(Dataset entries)
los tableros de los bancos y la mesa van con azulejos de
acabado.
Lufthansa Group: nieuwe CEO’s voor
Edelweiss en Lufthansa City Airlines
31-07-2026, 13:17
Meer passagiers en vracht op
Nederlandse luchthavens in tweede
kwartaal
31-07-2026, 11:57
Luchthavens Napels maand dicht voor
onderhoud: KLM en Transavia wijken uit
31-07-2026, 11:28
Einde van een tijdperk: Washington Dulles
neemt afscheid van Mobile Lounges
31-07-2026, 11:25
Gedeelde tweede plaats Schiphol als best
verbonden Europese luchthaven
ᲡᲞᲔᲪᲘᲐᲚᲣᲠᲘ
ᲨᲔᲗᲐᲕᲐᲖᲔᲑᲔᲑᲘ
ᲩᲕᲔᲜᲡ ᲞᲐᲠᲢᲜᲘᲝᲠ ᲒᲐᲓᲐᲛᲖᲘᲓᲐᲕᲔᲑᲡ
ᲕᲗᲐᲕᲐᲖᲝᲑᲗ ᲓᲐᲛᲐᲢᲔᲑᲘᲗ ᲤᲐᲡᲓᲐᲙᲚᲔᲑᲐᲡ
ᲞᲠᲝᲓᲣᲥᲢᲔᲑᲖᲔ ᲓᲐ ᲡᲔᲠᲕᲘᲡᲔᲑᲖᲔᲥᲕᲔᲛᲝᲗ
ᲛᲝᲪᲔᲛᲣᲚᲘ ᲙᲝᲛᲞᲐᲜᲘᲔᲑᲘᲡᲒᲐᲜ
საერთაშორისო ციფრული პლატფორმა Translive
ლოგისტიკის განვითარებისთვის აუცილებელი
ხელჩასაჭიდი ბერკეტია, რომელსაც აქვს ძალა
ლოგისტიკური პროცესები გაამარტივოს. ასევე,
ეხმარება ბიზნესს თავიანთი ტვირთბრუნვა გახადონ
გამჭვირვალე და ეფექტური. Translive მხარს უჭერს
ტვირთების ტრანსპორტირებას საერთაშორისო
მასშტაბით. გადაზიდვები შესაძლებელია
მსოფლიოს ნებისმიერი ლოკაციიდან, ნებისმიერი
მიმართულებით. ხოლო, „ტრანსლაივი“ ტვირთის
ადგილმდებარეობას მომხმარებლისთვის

__What you have to do__.
Copy out the data above, word for word.

__Result__.
los tableros de los bancos y la mesa van con azulejos de
acabado.
Lufthansa Group: nieuwe CEO’s voor
Edelweiss en Lufthansa City Airlines
31-07-2026, 13:17
Meer passagiers en vracht op
Nederlandse luchthavens in tweede
kwartaal
31-07-2026, 11:57
Luchthavens Napels maand dicht voor
onderhoud: KLM en Transavia wijken uit
31-07-2026, 11:28
Einde van een tijdperk: Washington Dulles
neemt afscheid van Mobile Lounges
31-07-2026, 11:25
Gedeelde tweede plaats Schiphol als best
verbonden Europese luchthaven
ᲡᲞᲔᲪᲘᲐᲚᲣᲠᲘ
ᲨᲔᲗᲐᲕᲐᲖᲔᲑᲔᲑᲘ
ᲩᲕᲔᲜᲡ ᲞᲐᲠᲢᲜᲘᲝᲠ ᲒᲐᲓᲐᲛᲖᲘᲓᲐᲕᲔᲑᲡ
ᲕᲗᲐᲕᲐᲖᲝᲑᲗ ᲓᲐᲛᲐᲢᲔᲑᲘᲗ ᲤᲐᲡᲓᲐᲙᲚᲔᲑᲐᲡ
ᲞᲠᲝᲓᲣᲥᲢᲔᲑᲖᲔ ᲓᲐ ᲡᲔᲠᲕᲘᲡᲔᲑᲖᲔᲥᲕᲔᲛᲝᲗ
ᲛᲝᲪᲔᲛᲣᲚᲘ ᲙᲝᲛᲞᲐᲜᲘᲔᲑᲘᲡᲒᲐᲜ
საერთაშორისო ციფრული პლატფორმა Translive
ლოგისტიკის განვითარებისთვის აუცილებელი
ხელჩასაჭიდი ბერკეტია, რომელსაც აქვს ძალა
ლოგისტიკური პროცესები გაამარტივოს. ასევე,
ეხმარება ბიზნესს თავიანთი ტვირთბრუნვა გახადონ
გამჭვირვალე და ეფექტური. Translive მხარს უჭერს
ტვირთების ტრანსპორტირებას საერთაშორისო
მასშტაბით. გადაზიდვები შესაძლებელია
მსოფლიოს ნებისმიერი ლოკაციიდან, ნებისმიერი
მიმართულებით. ხოლო, „ტრანსლაივი“ ტვირთის
ადგილმდებარეობას მომხმარებლისთვის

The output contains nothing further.